## [Dataset records]

● ● ●

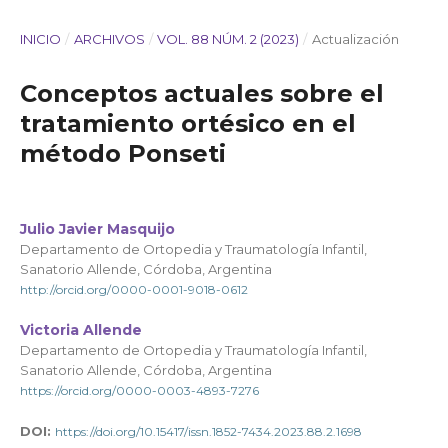
INICIO
/
ARCHIVOS
/
VOL. 88 NÚM. 2 (2023)
/
Actualización
Conceptos actuales sobre el
tratamiento ortésico en el
método Ponseti
Julio Javier Masquijo
Departamento de Ortopedia y Traumatología Infantil,
Sanatorio Allende, Córdoba, Argentina
http://orcid.org/0000-0001-9018-0612
Victoria Allende
Departamento de Ortopedia y Traumatología Infantil,
Sanatorio Allende, Córdoba, Argentina
https://orcid.org/0000-0003-4893-7276
DOI:
https://doi.org/10.15417/issn.1852-7434.2023.88.2.1698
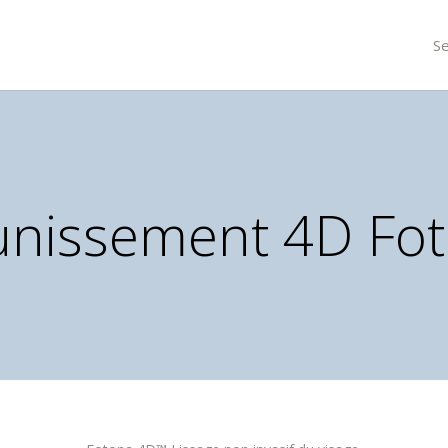
Se
unissement 4D Fo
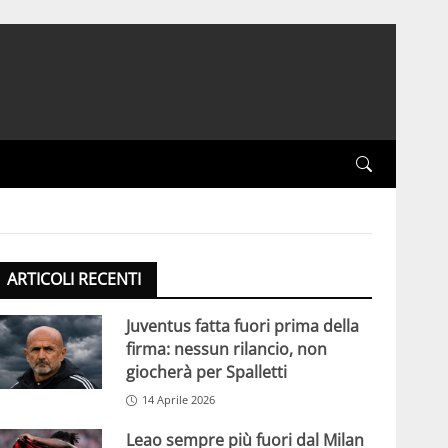
ARTICOLI RECENTI
Juventus fatta fuori prima della
firma: nessun rilancio, non
giocherà per Spalletti
14 Aprile 2026
Leao sempre più fuori dal Milan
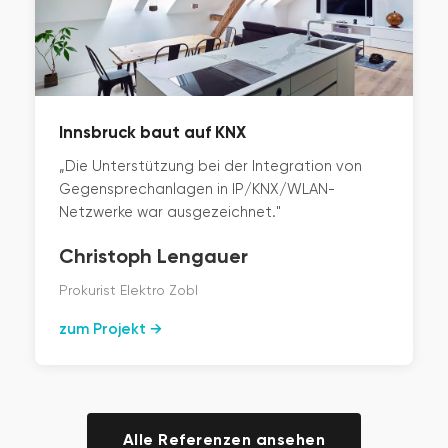
Innsbruck baut auf KNX
„Die Unterstützung bei der Integration von
Gegensprechanlagen in IP/KNX/WLAN-
Netzwerke war ausgezeichnet."
Christoph Lengauer
Prokurist Elektro Zobl
zum Projekt →
Alle Referenzen ansehen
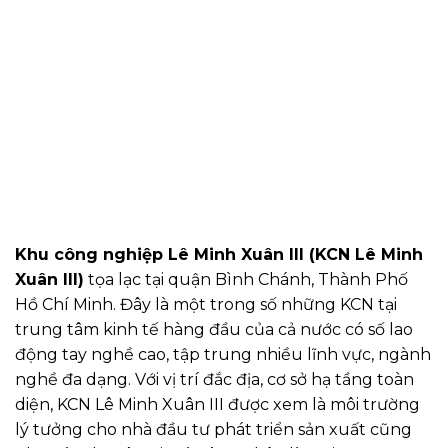
Khu công nghiệp Lê Minh Xuân III (KCN Lê Minh
Xuân III)
tọa lạc tại quận Bình Chánh, Thành Phố
Hồ Chí Minh. Đây là một trong số những KCN tại
trung tâm kinh tế hàng đầu của cả nước có số lao
động tay nghề cao, tập trung nhiều lĩnh vực, ngành
nghề đa dạng. Với vị trí đắc địa, cơ sở hạ tầng toàn
diện, KCN Lê Minh Xuân III được xem là môi trường
lý tưởng cho nhà đầu tư phát triển sản xuất cũng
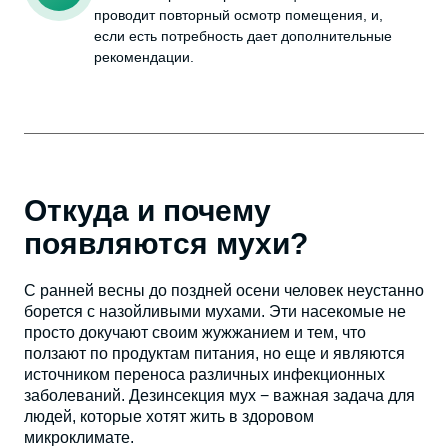
проводит повторный осмотр помещения, и,
если есть потребность дает дополнительные
рекомендации.
Откуда и почему
появляются мухи?
С ранней весны до поздней осени человек неустанно
борется с назойливыми мухами. Эти насекомые не
просто докучают своим жужжанием и тем, что
ползают по продуктам питания, но еще и являются
источником переноса различных инфекционных
заболеваний. Дезинсекция мух − важная задача для
людей, которые хотят жить в здоровом
микроклимате.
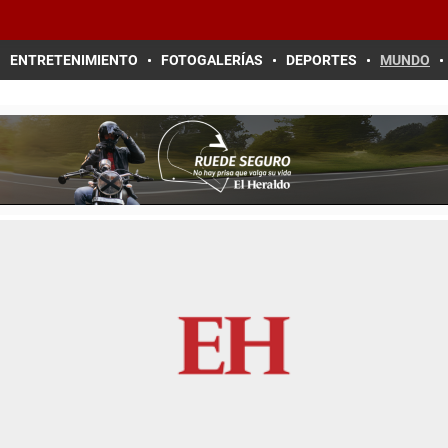
ENTRETENIMIENTO
FOTOGALERÍAS
DEPORTES
MUNDO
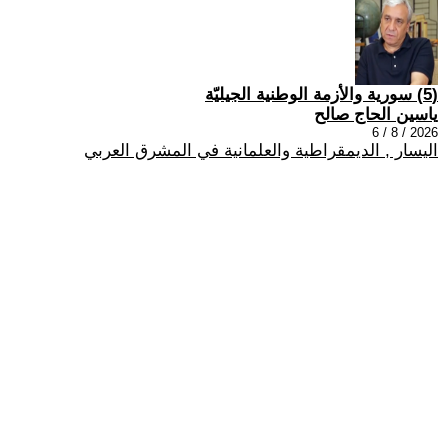
(5) سورية والأزمة الوطنية الجيليّة
ياسين الحاج صالح
2026 / 8 / 6
اليسار , الديمقراطية والعلمانية في المشرق العربي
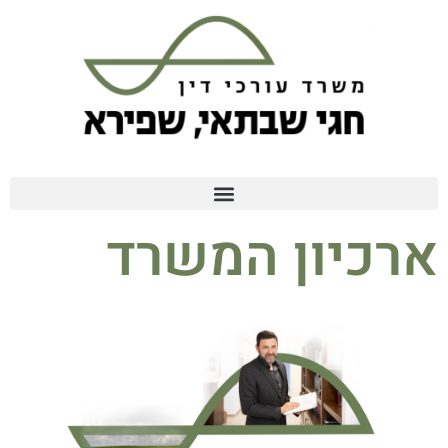
ארכיון המשרד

● ● ●

## [Work order]
What lines in the entries above include the string "trung"? Return each one.

## [Solution for this problem]
trung tâm kinh tế hàng đầu của cả nước có số lao
động tay nghề cao, tập trung nhiều lĩnh vực, ngành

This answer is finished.